Run a parameterized Databricks job task in a loop

This article discusses using the For each task with your Databricks jobs, including details on adding and configuring the task in the Jobs UI. Use the For each task to run a task in a loop, passing a different set of parameters to each iteration of the task.

Adding the For each task to a job requires defining two tasks: The For each task and a nested task. The nested task is the task to run for each iteration of the For each task and is one of the standard Databricks Jobs task types. You cannot add another For each task as the nested task.

For example, you could use the For each task to perform a common set of transformations on multiple tables, passing a table name from a list of table names to each iteration of the task.

What parameter types can I use with the For each task?

To pass parameters from a For each task, you can:

To learn how to use these different parameter types when you add or edit a For each task, see the next section Add the For each task to a job.

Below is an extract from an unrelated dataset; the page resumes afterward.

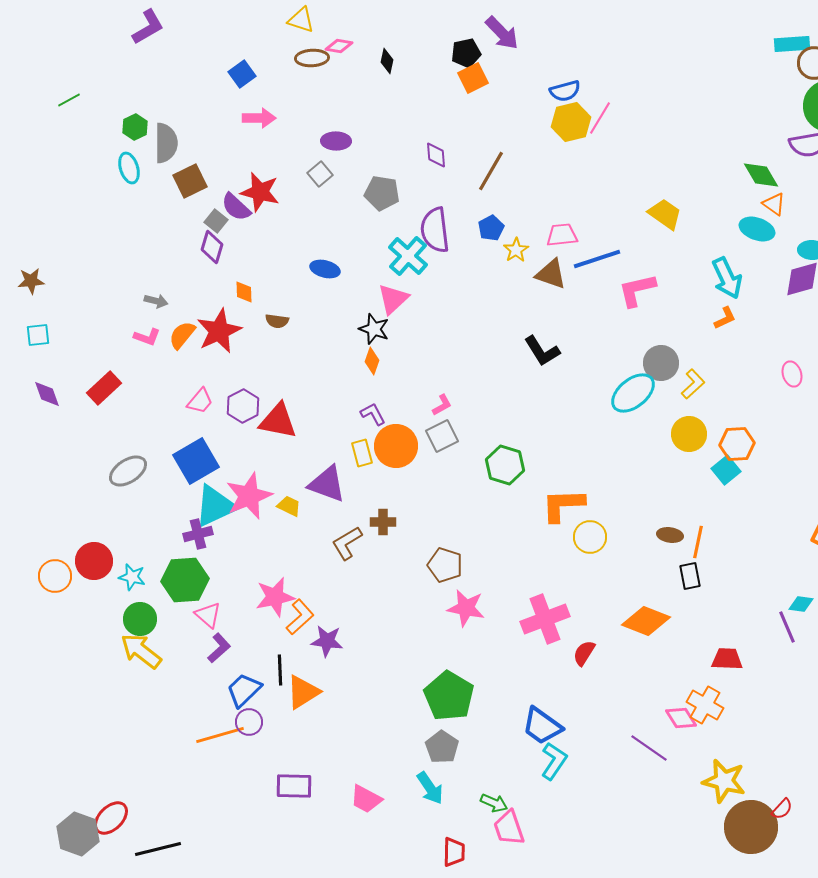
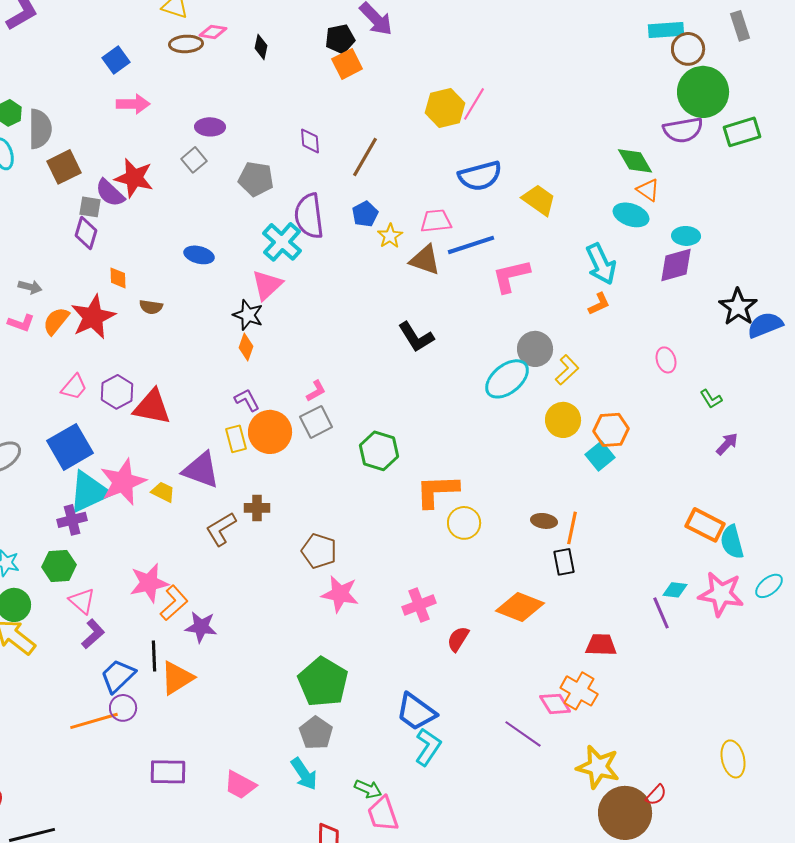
blue semicircle: (565, 91) -> (480, 176), moved, size x1.4
gray square: (216, 221) -> (90, 207), turned -30
green hexagon: (185, 580) -> (59, 566), size x0.7
pink cross: (545, 619) -> (419, 605), size x0.7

Add the For each task to a job

You can add a For each task when you create a job or edit a task in an existing job. To configure a For each task:

  1. In the Type drop-down menu, select For each.

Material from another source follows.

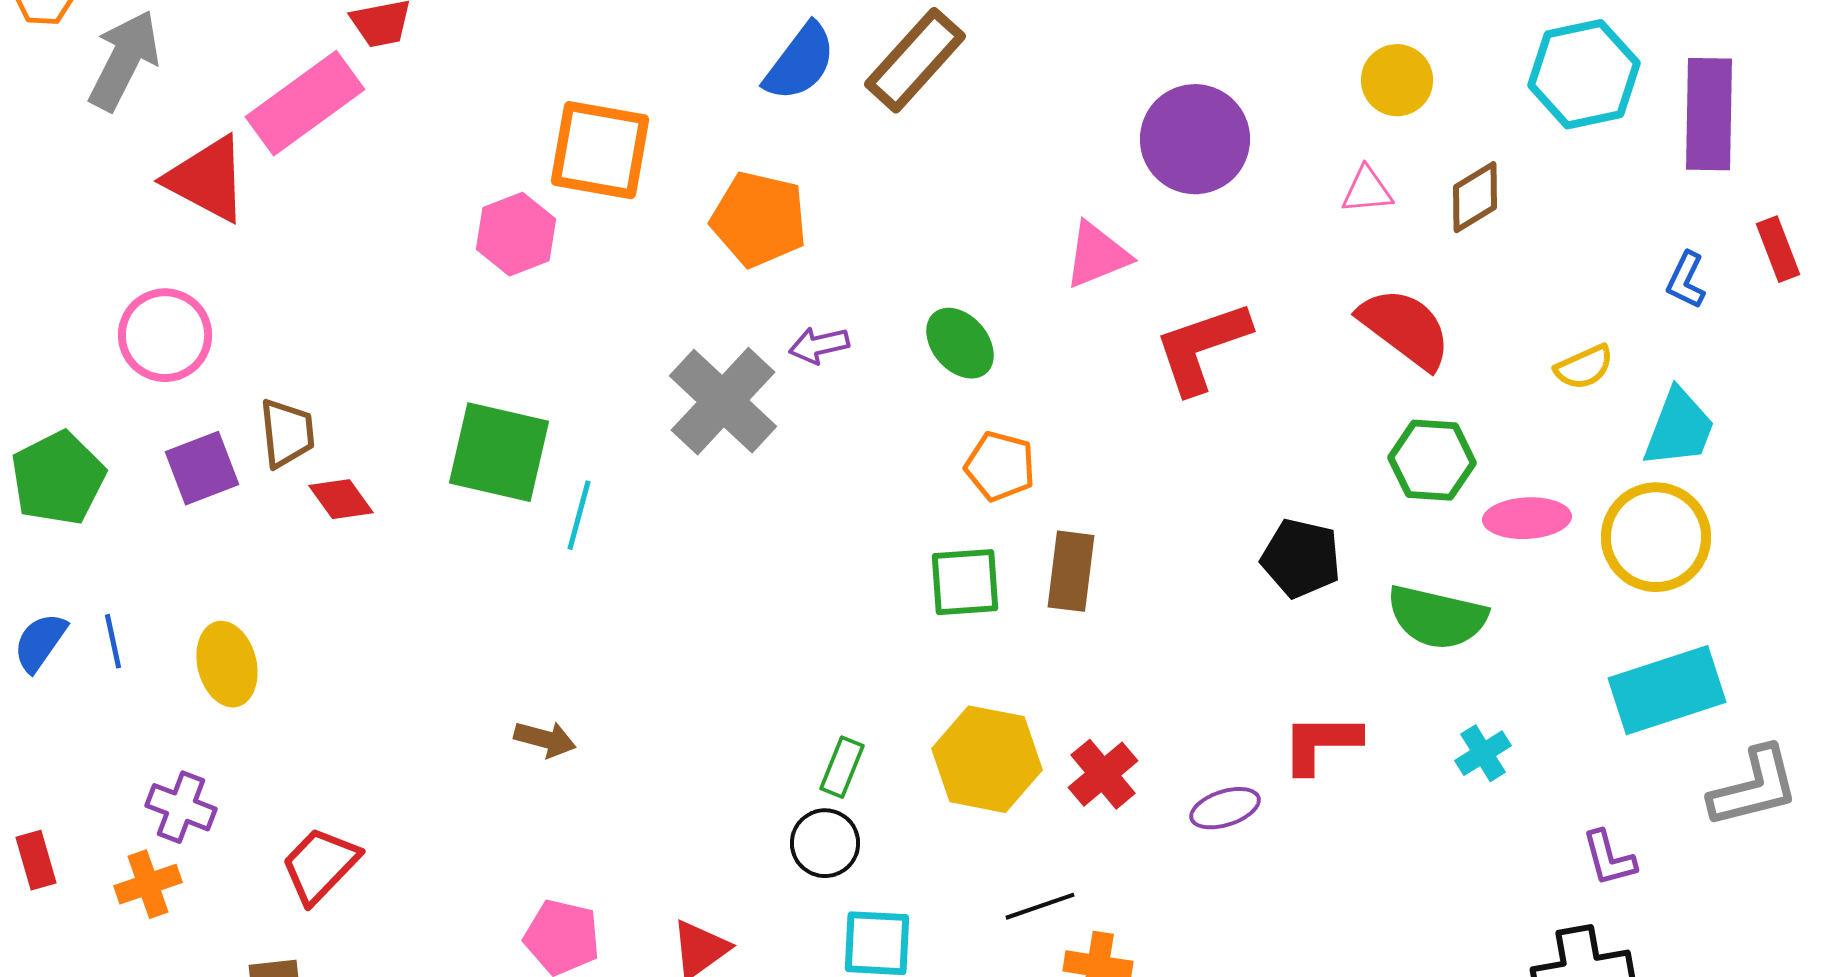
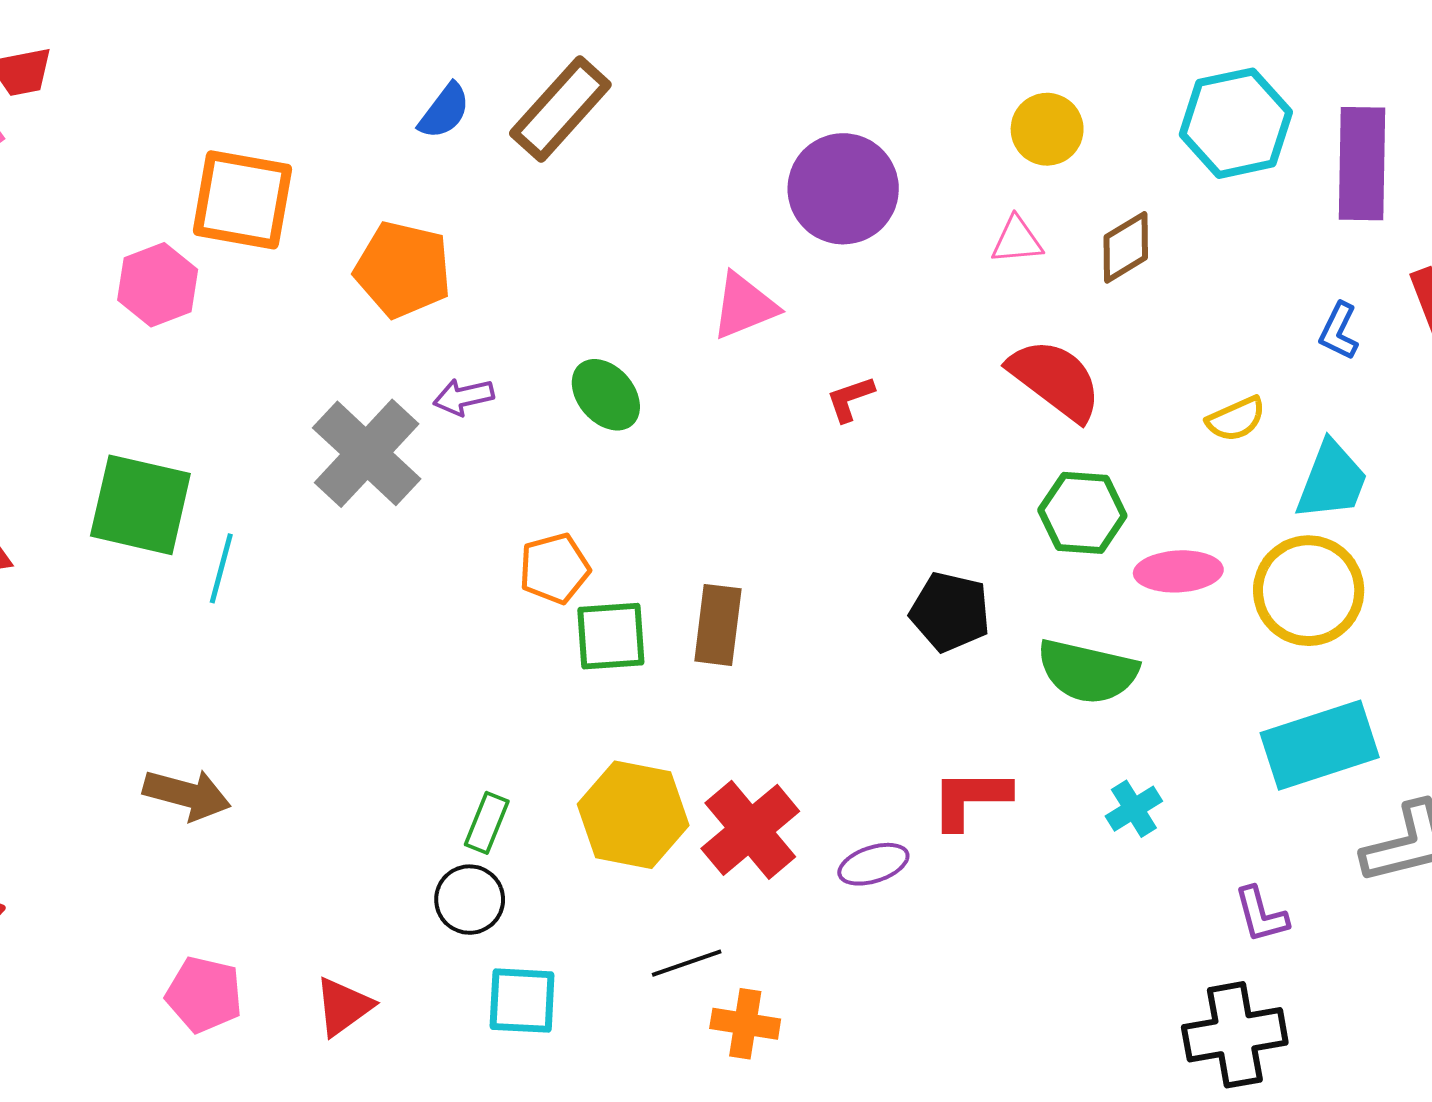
blue semicircle: (800, 62) -> (444, 111), size x0.7
red L-shape: (1202, 347) -> (850, 399), size x0.5
orange pentagon: (1000, 466) -> (554, 568), moved, turned -30
brown arrow: (545, 739) -> (187, 795), size x1.4
red cross: (1103, 774) -> (750, 830), size x1.4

  2. Enter a name for the task in the Task name field.

  3. In the Inputs text box, define the values for the For each task to iterate on. This can be one of the following:

    • A JSON formatted array of values. This can be an array of the following data types:

      • key-value pairs

      • Strings, numbers, or Boolean types

      • Arbitrarily complex JSON objects

    • Task value references. To reference task values passed from a preceding task, use the {{tasks.<task_name>.values.<task_value_name>}} syntax to set the value in the Inputs text box. For example, if a task named generate_countries_list that precedes the For each task sets the following task value:

      dbutils.jobs.taskValues.set(key = "countries", value = countries_array)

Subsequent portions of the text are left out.